Indeed, the media giant appears to be in the process of rethinking its digital strategy and today’s news is the latest in a succession of changes, as the company tries to redefine its online operations, monetise its content and create new revenue streams.

In January, the company set up a sponsored content studio called ‘23 Stories’ and announced that its editors would work with advertisers to create branded content, a major step away from the publication’s long-standing ‘church and state’ divide between editorial and advertising.

The company has also set up an e-commerce division, set to launch this year, with the aim of ultimately making the content on its websites shoppable. And, in August, it spun off Lucky Magazine as a separate, “independent” company (though still backed by Condé Nast) after its advertising revenues continued to slide, combining the magazine with e-commerce platform BeachMint, which was also struggling.

In particular, today's announcement raises questions about the future of Style.com, which was originally set up as the online edition of the magazines Vogue and W and published some of their content online, before Vogue developed its own website. Last year, it was announced that Style.com would no longer publish its semi-annual print magazine and, following a leadership reshuffle, the site is once again operating under Vogue, with its publisher Matt Rice reporting to Vogue publisher Susan Plagemann and its editor-in-chief Dirk Standen reporting to Anna Wintour. With Vogue.com and Style.com producing content with some degree of overlap — both host extensive street style and fashion show galleries, for example — Condé Nast's strategy for Style.com remains unclear.

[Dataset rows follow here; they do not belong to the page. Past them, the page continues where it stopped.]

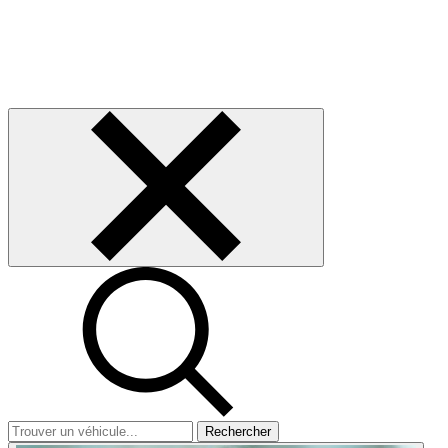
Rechercher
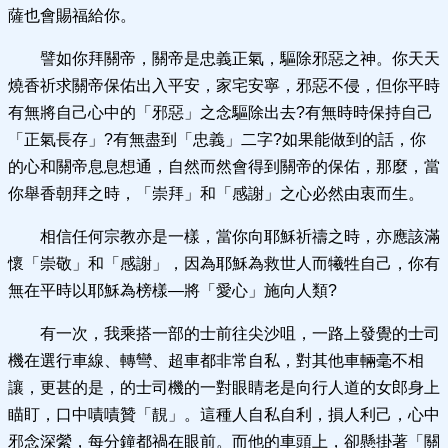
薩也會賜福給你。
譬如你拜關帝，關帝是忠義正氣，驅除邪惡之神。你天天
燒香祈求關帝保佑出入平安，家宅安寧，邪惡不侵，但你平時
有無將自己心中的「邪惡」之念驅除出去?有無時時保持自己
「正氣長存」?有無盡到「忠義」二字?如果能做到的話，你
的心和關帝息息想通，自然而然會得到關帝的保佑，那麼，當
你舉香朝拜之時，「崇拜」和「感謝」之心必然由衷而生。
相信任何宗教亦是一樣，當你向耶穌祈禱之時，亦應該滿
懷「崇敬」和「感謝」，因為耶穌為救世人而犧牲自己，你有
無在平時以耶穌為榜樣—將「愛心」施向人類?
有一次，我乘搭一部的士前往尖沙咀，一路上發覺的士司
機在選行車線、轉彎、超車都非常自私，對其他車輛毫不相
讓，更甚的是，的士司機的一對眼睛老是向行人道的女郎身上
瞄盯，口中嘖嘖贊「靚」。這種人自私自利，損人利己，心中
邪念深縈，每分鐘都禍在眼前。而他的車頭上，卻懸掛著「關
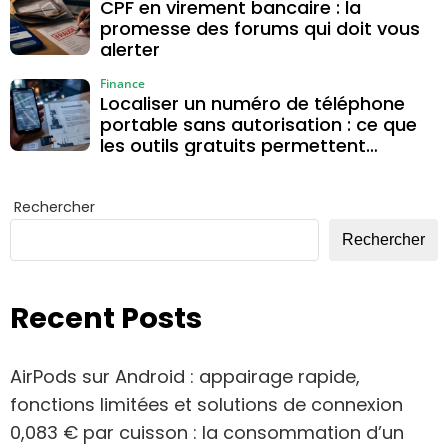
CPF en virement bancaire : la
promesse des forums qui doit vous
alerter
Finance
Localiser un numéro de téléphone
portable sans autorisation : ce que
les outils gratuits permettent
vraiment
Rechercher
Rechercher
Recent Posts
AirPods sur Android : appairage rapide,
fonctions limitées et solutions de connexion
0,083 € par cuisson : la consommation d’un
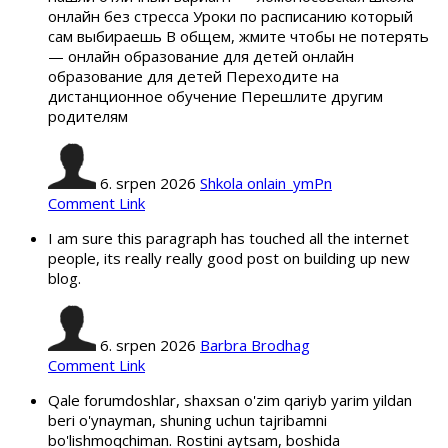
онлайн без стресса Уроки по расписанию который
сам выбираешь В общем, жмите чтобы не потерять
— онлайн образование для детей онлайн
образование для детей Переходите на
дистанционное обучение Перешлите другим
родителям
6. srpen 2026
Shkola onlain_ymPn
Comment Link
I am sure this paragraph has touched all the internet
people, its really really good post on building up new
blog.
6. srpen 2026
Barbra Brodhag
Comment Link
Qale forumdoshlar, shaxsan o'zim qariyb yarim yildan
beri o'ynayman, shuning uchun tajribamni
bo'lishmoqchiman. Rostini aytsam, boshida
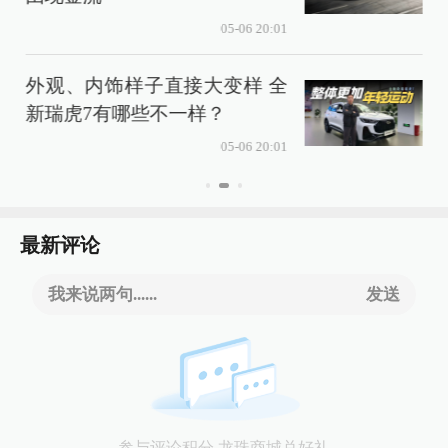
05-06 20:01
外观、内饰样子直接大变样 全
新瑞虎7有哪些不一样？
05-06 20:01
最新评论
我来说两句......
发送
参与评论积分 龙珠商城兑好礼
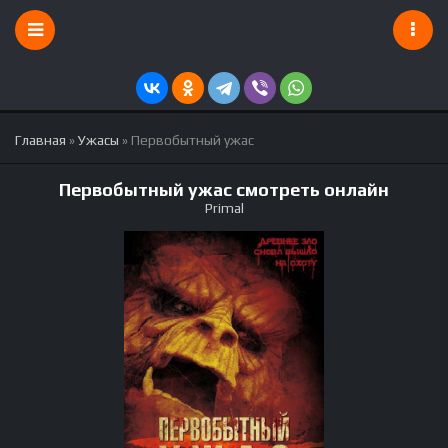
Главная
»
Ужасы
» Первобытный ужас
Первобытный ужас смотреть онлайн
Primal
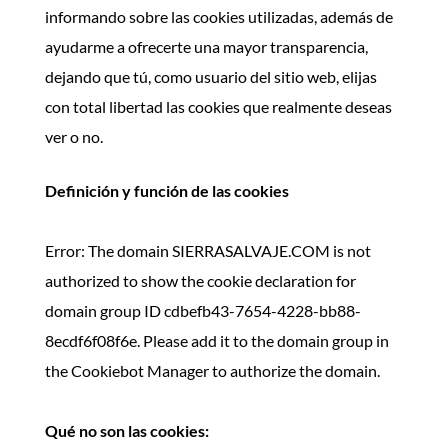
informando sobre las cookies utilizadas, además de
ayudarme a ofrecerte una mayor transparencia,
dejando que tú, como usuario del sitio web, elijas
con total libertad las cookies que realmente deseas
ver o no.
Definición y función de las cookies
Error: The domain SIERRASALVAJE.COM is not
authorized to show the cookie declaration for
domain group ID cdbefb43-7654-4228-bb88-
8ecdf6f08f6e. Please add it to the domain group in
the Cookiebot Manager to authorize the domain.
Qué no son las cookies:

In other developments, five days ago, Condé Nast appointed Ky Harlin, BuzzFeed’s former director of data science, as its vice president of growth and data science, a new position at the publisher. In a press release, Condé Nast digital director Fred Santarpia said Harlin was going to “devise unique business solutions and identify new growth opportunities.”

As for the former NowManifest bloggers, they will now have to strike advertising arrangements without the help of Condé Nast. Reached in Milan after the Stella Jean show, Anna Dello Russo was sanguine and happy to continue blogging outside the Nowmanifest platform. Susanna Lau of Style Bubble said that she was happy to once again oversee advertising on her site, and that her relationship with NowManifest was amicable.

At the time of writing, the NowManifest website is still currently online: its last post, sent on Monday, was a street style shot by WeWoreWhat, showing the blogger clad in denim, on a slush-streaked New York street.